When calculating IOPS for traditional RAID arrays, one could use the following formula (Borrowed from Getting The Hang Of IOPS v1.3 on Symantec Connect):
Ieffective = (n * Isingle) / (READ% + (F * WRITE%))
Where:
- Ieffective is effective number of IOPS
- Isingle is a single drive's average IOPS.
- n is number of disks in the array
- READ% is the fraction of reads taken from disk profiling
- WRITE% is the fraction of writes taken from disk profiling
F is the RAID write penalty:
RAID Level Write Penalty RAID-0 1 RAID-1 2 RAID-5 4 RAID-6 6 RAID-10 2 RAID-DP 2
The formula is essentially a function of:
- IOPS for each individual drive in the array
- The number of disks. More disks means more IOPS
- The RAID penalty for each write operation.

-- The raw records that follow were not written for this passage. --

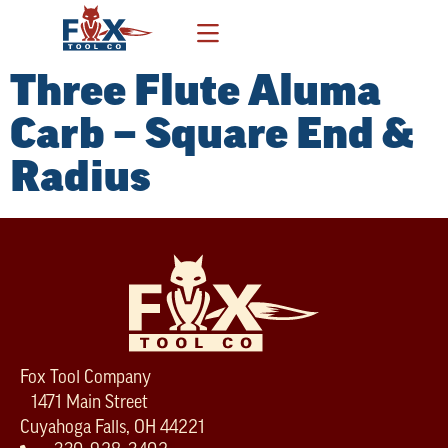
Three Flute Aluma
Carb – Square End &
Radius
Fox Tool Company
1471 Main Street
Cuyahoga Falls, OH 44221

- RAID5 & RAID6 require 4+ disk operations for every write. The controller must read the block and then read the parity data (two operations), calculating the new parity data and then update the parity block and update the data block (Two more operations). RAID6 has two parity blocks and therefore requires three reads and three writes. RAID5 & RAID6 arrays are therefore capable of fewer IOPS then RAID1.
- RAID1 & RAID10 only require 2 writes, one to each disk in the mirror.
And to be clear, this all provides an estimate of theoretical performance. Various controllers and RAID methods have tricks to speed some of this up.
ZFS's equivalent of RAID5 & RAID6 is RAIDZ and RAIDZ2. When calculating IOPS for RAIDZ arrays, can I use the same formula that I use for RAID5 & RAID6, or does ZFS have special tricks to reduce the number of operations requited for write operations.
Is there a different formula to use when calculating IOPS for RAIDZ arrays?
This is easier to answer...
It's all distilled here: ZFS RAID recommendations: space, performance, and MTTDL and A Closer Look at ZFS, Vdevs and Performance
So if you need to scale, you scale with the number of RAIDZ vdevs... E.g. with 16 disks, 4 groups of 4-disk RAIDZ would have greater IOPS potential than 2 groups of 8-disk RAIDZ.
Surprising, right?
I typically go with striped mirrors (RAID 1+0) on my ZFS installations. The same concept applies. More mirrored pairs == better performance.
In ZFS, you can only expand in units of a full vdev. So while expansion of a RAID 1+0 set means adding more pairs, doing the same for RAIDZ sets means adding more RAIDZ groups of equal compositon.